:: Work order ::
Start to finish, print the entries exactly, and carry none of the pictures over.

:: Given information ::
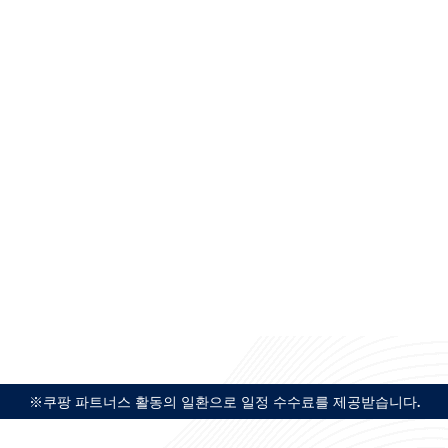
※쿠팡 파트너스 활동의 일환으로 일정 수수료를 제공받습니다.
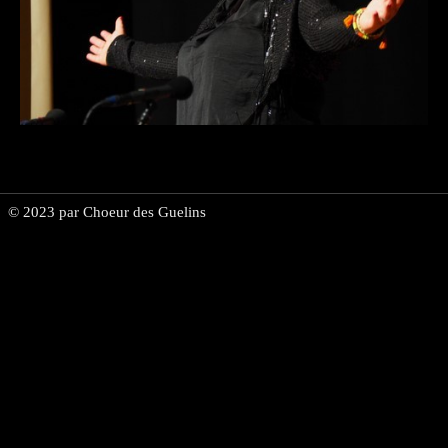
Espace membre
▼
Vente de vins
© 2023 par Choeur des Guelins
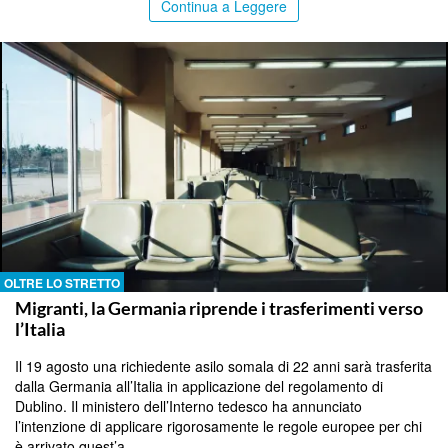
Continua a Leggere
OLTRE LO STRETTO
Migranti, la Germania riprende i trasferimenti verso
l’Italia
Il 19 agosto una richiedente asilo somala di 22 anni sarà trasferita
dalla Germania all’Italia in applicazione del regolamento di
Dublino. Il ministero dell’Interno tedesco ha annunciato
l’intenzione di applicare rigorosamente le regole europee per chi
è arrivato quest’a..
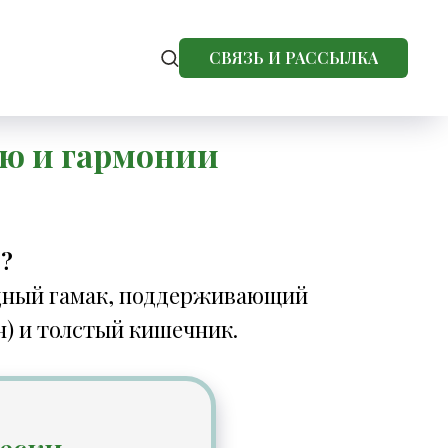
СВЯЗЬ И РАССЫЛКА
ью и гармонии
о?
одный гамак, поддерживающий
н) и толстый кишечник.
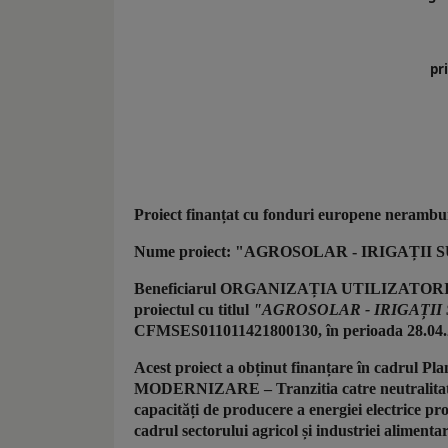
pr
Proiect finanțat cu fonduri europene nerambur
Nume proiect: "AGROSOLAR - IRIGAȚII
Beneficiarul ORGANIZAȚIA UTILIZATOR
proiectul cu titlul
"AGROSOLAR - IRIGAȚII
CFMSES011011421800130, în perioada 28.04.
Acest proiect a obținut finanțare în cadrul 
MODERNIZARE – Tranzitia catre neutralitate cl
capacități de producere a energiei electrice p
cadrul sectorului agricol și industriei alimentar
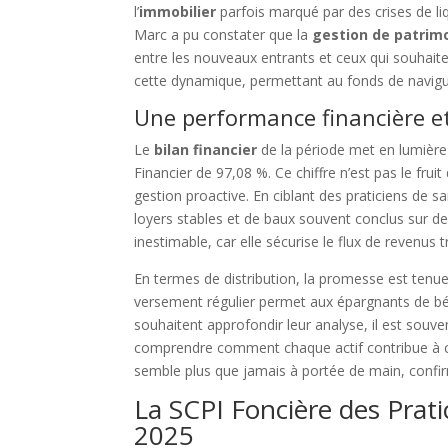
l’
immobilier
parfois marqué par des crises de liq
Marc a pu constater que la
gestion de patrim
entre les nouveaux entrants et ceux qui souhaite
cette dynamique, permettant au fonds de navigue
Une performance financière 
Le
bilan financier
de la période met en lumière u
Financier de 97,08 %. Ce chiffre n’est pas le frui
gestion proactive. En ciblant des praticiens de s
loyers stables et de baux souvent conclus sur de t
inestimable, car elle sécurise le flux de revenus t
En termes de distribution, la promesse est tenue.
versement régulier permet aux épargnants de bé
souhaitent approfondir leur analyse, il est souven
comprendre comment chaque actif contribue à 
semble plus que jamais à portée de main, conf
La SCPI Foncière des Prati
2025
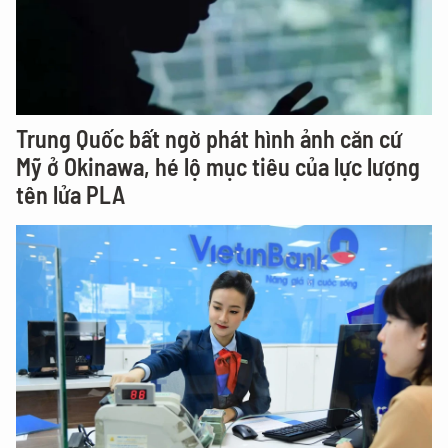
Trung Quốc bất ngờ phát hình ảnh căn cứ
Mỹ ở Okinawa, hé lộ mục tiêu của lực lượng
tên lửa PLA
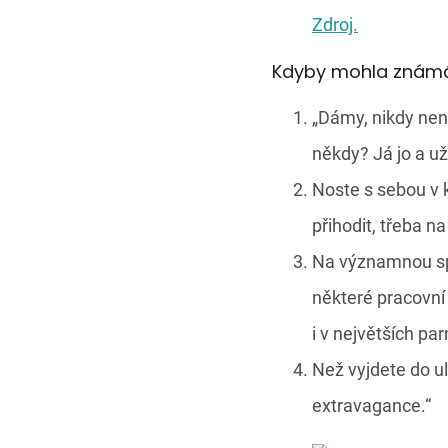
Zdroj.
Kdyby mohla známá 
„Dámy, nikdy nen
někdy? Já jo a už
Noste s sebou v
přihodit, třeba 
Na významnou sp
některé pracovní 
i v největších par
Než vyjdete do ul
extravagance.“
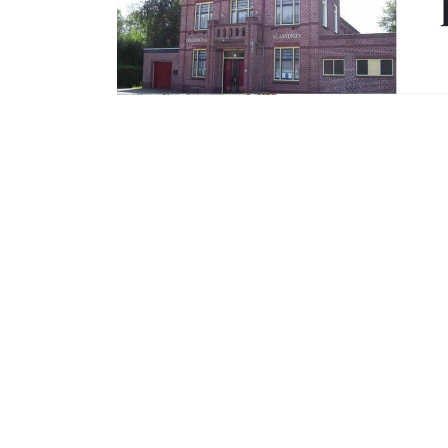
Vrijdag 16 November 2018
Gemeente zoekt a
de Bospoort
ERGEN OP ZOOM – De Bospoort is één va
laatste jaren, in onze gemeente. Vanaf 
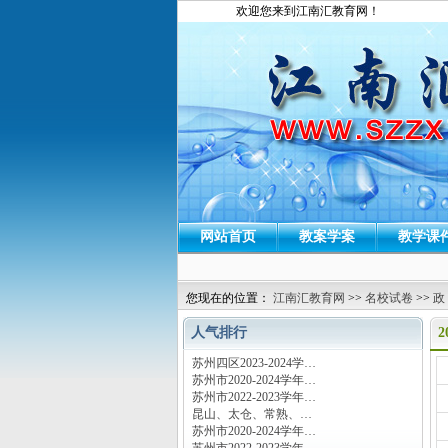
欢迎您来到江南汇教育网！
网站首页
教案学案
教学课
您现在的位置：
江南汇教育网
>>
名校试卷
>>
政
人气排行
苏州四区2023-2024学…
运
苏州市2020-2024学年…
苏州市2022-2023学年…
昆山、太仓、常熟、…
苏州市2020-2024学年…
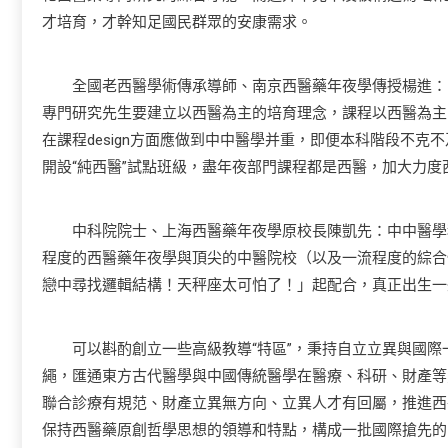
才培育，才幹知足國民群眾的安康需求。
全國老西醫學術傳承導師、南京西醫藥年夜學傳授楊進：當
專門研究先生要建立以西醫為主的培育理念，課程以西醫為主
在課程design方面應做到中中醫學并重，即便本科階段不
開設“純西醫”試點班級，盡年夜部門課程都是西醫，加大力
中科院院士、上海西醫藥年夜學原校長陳凱先：中中醫學科
程度的西醫藥年夜學與頂尖的中醫院校（以及一流程度的綜合
戀中尋找邏輯結構！天秤座太可怕了！」起配合，真正出生一
可以斟酌創立一些高級教導“特區”，秉持自立立異與國際
繩，匯通東方古代醫學與中國傳統醫學在醫療、科研、財產等
聯合診療有規范、財產立異無方向、立異人才有回屬，推進西
保持西醫藥原創哲學思想的領導和特點，構成一批國際搶先的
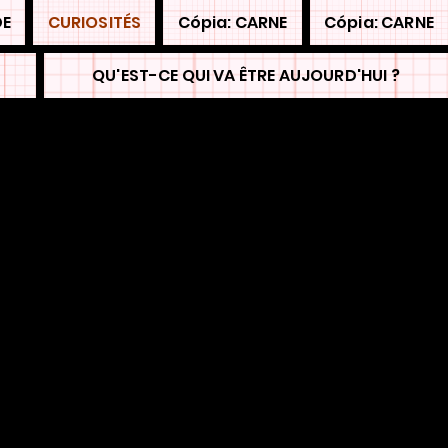
DE
CURIOSITÉS
Cópia: CARNE
Cópia: CARNE
QU'EST-CE QUI VA ÊTRE AUJOURD'HUI ?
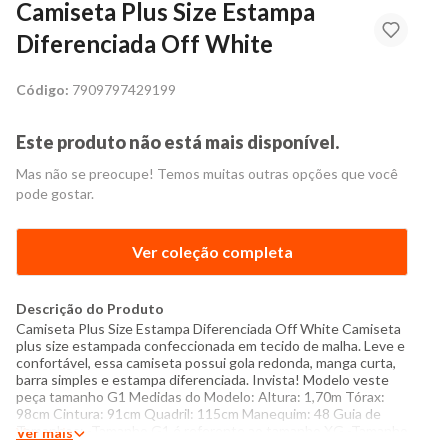
Camiseta Plus Size Estampa
Diferenciada Off White
Código:
7909797429199
Este produto não está mais disponível.
Mas não se preocupe! Temos muitas outras opções que você
pode gostar.
Ver coleção completa
Descrição do Produto
Camiseta Plus Size Estampa Diferenciada Off White Camiseta
plus size estampada confeccionada em tecido de malha. Leve e
confortável, essa camiseta possui gola redonda, manga curta,
barra simples e estampa diferenciada. Invista! Modelo veste
peça tamanho G1 Medidas do Modelo: Altura: 1,70m Tórax:
98cm Cintura: 91cm Quadril: 115cm Manequim: 48 Guia de
Tamanhos: -Tamanho G1 é referente ao tamanho XG -Tamanho
Ver mais
G2 é referente ao tamanho XXG -Tamanho G3 é referente ao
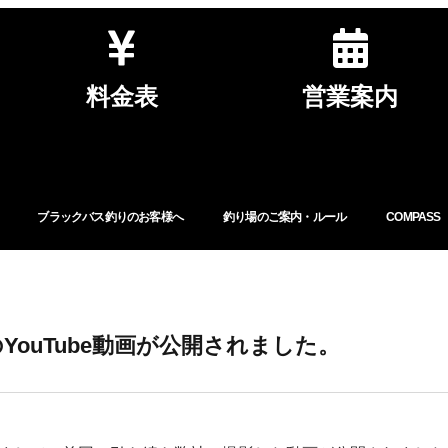
料金表
営業案内
ブラックバス釣りのお客様へ
釣り場のご案内・ルール
COMPASS
ouTube動画が公開されました。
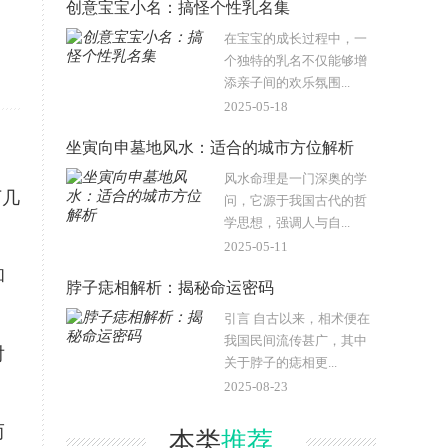
创意宝宝小名：搞怪个性乳名集
，
在宝宝的成长过程中，一
个独特的乳名不仅能够增
添亲子间的欢乐氛围...
2025-05-18
坐寅向申墓地风水：适合的城市方位解析
风水命理是一门深奥的学
下几
问，它源于我国古代的哲
学思想，强调人与自...
2025-05-11
和
脖子痣相解析：揭秘命运密码
引言 自古以来，相术便在
我国民间流传甚广，其中
对
关于脖子的痣相更...
2025-08-23
而
本类
推荐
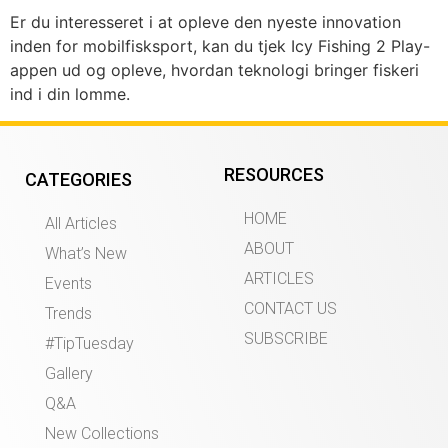
Er du interesseret i at opleve den nyeste innovation
inden for mobilfisksport, kan du tjek Icy Fishing 2 Play-
appen ud og opleve, hvordan teknologi bringer fiskeri
ind i din lomme.
RESOURCES
CATEGORIES
HOME
All Articles
ABOUT
What’s New
ARTICLES
Events
CONTACT US
Trends
SUBSCRIBE
#TipTuesday
Gallery
Q&A
New Collections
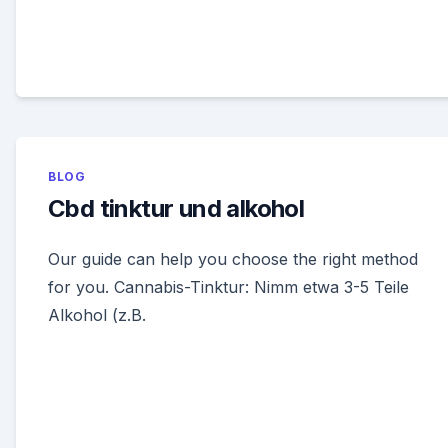
BLOG
Cbd tinktur und alkohol
Our guide can help you choose the right method
for you. Cannabis-Tinktur: Nimm etwa 3-5 Teile
Alkohol (z.B.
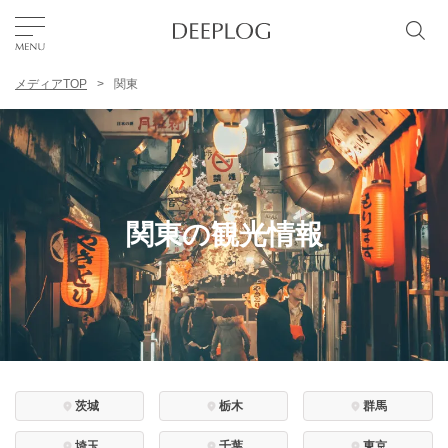
メディアTOP
関東
お気に入り
TOP
エリア
関東の観光情報
カテゴリー
日本語
USD
茨城
栃木
群馬
埼玉
千葉
東京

:: Solution to the exercise ::
※쿠팡 파트너스 활동의 일환으로 일정 수수료를 제공받습니다.
Espace membre
▼
Vente de vins
© 2023 par Choeur des Guelins
Continua a Leggere
OLTRE LO STRETTO
Migranti, la Germania riprende i trasferimenti verso
l’Italia
Il 19 agosto una richiedente asilo somala di 22 anni sarà trasferita
dalla Germania all’Italia in applicazione del regolamento di
Dublino. Il ministero dell’Interno tedesco ha annunciato
l’intenzione di applicare rigorosamente le regole europee per chi
è arrivato quest’a..
СВЯЗЬ И РАССЫЛКА
ью и гармонии
о?
одный гамак, поддерживающий
н) и толстый кишечник.
pr
Proiect finanțat cu fonduri europene nerambur
Nume proiect: "AGROSOLAR - IRIGAȚII
Beneficiarul ORGANIZAȚIA UTILIZATOR
proiectul cu titlul
"AGROSOLAR - IRIGAȚII
CFMSES011011421800130, în perioada 28.04.
Acest proiect a obținut finanțare în cadrul 
MODERNIZARE – Tranzitia catre neutralitate cl
capacități de producere a energiei electrice p
cadrul sectorului agricol și industriei alimentar
l’
immobilier
parfois marqué par des crises de liq
Marc a pu constater que la
gestion de patrim
entre les nouveaux entrants et ceux qui souhaite
cette dynamique, permettant au fonds de navigue
Une performance financière 
Le
bilan financier
de la période met en lumière u
Financier de 97,08 %. Ce chiffre n’est pas le frui
gestion proactive. En ciblant des praticiens de s
loyers stables et de baux souvent conclus sur de t
inestimable, car elle sécurise le flux de revenus t
En termes de distribution, la promesse est tenue.
versement régulier permet aux épargnants de bé
souhaitent approfondir leur analyse, il est souven
comprendre comment chaque actif contribue à 
semble plus que jamais à portée de main, conf
La SCPI Foncière des Prati
2025
Trung Quốc bất ngờ phát hình ảnh căn cứ
Mỹ ở Okinawa, hé lộ mục tiêu của lực lượng
tên lửa PLA
Zdroj.
Kdyby mohla známá 
„Dámy, nikdy nen
někdy? Já jo a už
Noste s sebou v
přihodit, třeba 
Na významnou sp
některé pracovní 
i v největších par
Než vyjdete do ul
extravagance.“
Vrijdag 16 November 2018
Gemeente zoekt a
de Bospoort
ERGEN OP ZOOM – De Bospoort is één va
laatste jaren, in onze gemeente. Vanaf 
欢迎您来到江南汇教育网！
网站首页
教案学案
教学课
您现在的位置：
江南汇教育网
>>
名校试卷
>>
政
人气排行
苏州四区2023-2024学…
运
苏州市2020-2024学年…
苏州市2022-2023学年…
昆山、太仓、常熟、…
苏州市2020-2024学年…
才培育，才幹知足國民群眾的安康需求。
全國老西醫學術傳承導師、南京西醫藥年夜學傳授楊進：當
專門研究先生要建立以西醫為主的培育理念，課程以西醫為主
在課程design方面應做到中中醫學并重，即便本科階段不
開設“純西醫”試點班級，盡年夜部門課程都是西醫，加大力
中科院院士、上海西醫藥年夜學原校長陳凱先：中中醫學科
程度的西醫藥年夜學與頂尖的中醫院校（以及一流程度的綜合
戀中尋找邏輯結構！天秤座太可怕了！」起配合，真正出生一
可以斟酌創立一些高級教導“特區”，秉持自立立異與國際
繩，匯通東方古代醫學與中國傳統醫學在醫療、科研、財產等
聯合診療有規范、財產立異無方向、立異人才有回屬，推進西
保持西醫藥原創哲學思想的領導和特點，構成一批國際搶先的
DE
CURIOSITÉS
Cópia: CARNE
Cópia: CARNE
QU'EST-CE QUI VA ÊTRE AUJOURD'HUI ?
Camiseta Plus Size Estampa
Diferenciada Off White
Código:
7909797429199
Este produto não está mais disponível.
Mas não se preocupe! Temos muitas outras opções que você
pode gostar.
Ver coleção completa
Descrição do Produto
Camiseta Plus Size Estampa Diferenciada Off White Camiseta
plus size estampada confeccionada em tecido de malha. Leve e
confortável, essa camiseta possui gola redonda, manga curta,
barra simples e estampa diferenciada. Invista! Modelo veste
peça tamanho G1 Medidas do Modelo: Altura: 1,70m Tórax:
98cm Cintura: 91cm Quadril: 115cm Manequim: 48 Guia de
Tamanhos: -Tamanho G1 é referente ao tamanho XG -Tamanho
Ver mais
G2 é referente ao tamanho XXG -Tamanho G3 é referente ao
料金表
営業案内
ブラックバス釣りのお客様へ
釣り場のご案内・ルール
COMPASS
ouTube動画が公開されました。
创意宝宝小名：搞怪个性乳名集
，
在宝宝的成长过程中，一
个独特的乳名不仅能够增
添亲子间的欢乐氛围...
2025-05-18
坐寅向申墓地风水：适合的城市方位解析
风水命理是一门深奥的学
下几
问，它源于我国古代的哲
学思想，强调人与自...
2025-05-11
和
脖子痣相解析：揭秘命运密码
引言 自古以来，相术便在
我国民间流传甚广，其中
对
关于脖子的痣相更...
2025-08-23
而
本类
推荐
Er du interesseret i at opleve den nyeste innovation
inden for mobilfisksport, kan du tjek Icy Fishing 2 Play-
appen ud og opleve, hvordan teknologi bringer fiskeri
ind i din lomme.
RESOURCES
CATEGORIES
HOME
All Articles
ABOUT
What’s New
ARTICLES
Events
CONTACT US
Trends
SUBSCRIBE
#TipTuesday
Gallery
Q&A
New Collections
BLOG
Cbd tinktur und alkohol
Our guide can help you choose the right method
for you. Cannabis-Tinktur: Nimm etwa 3-5 Teile
Alkohol (z.B.
メディアTOP
関東
お気に入り
TOP
エリア
関東の観光情報
カテゴリー
日本語
USD
茨城
栃木
群馬
埼玉
千葉
東京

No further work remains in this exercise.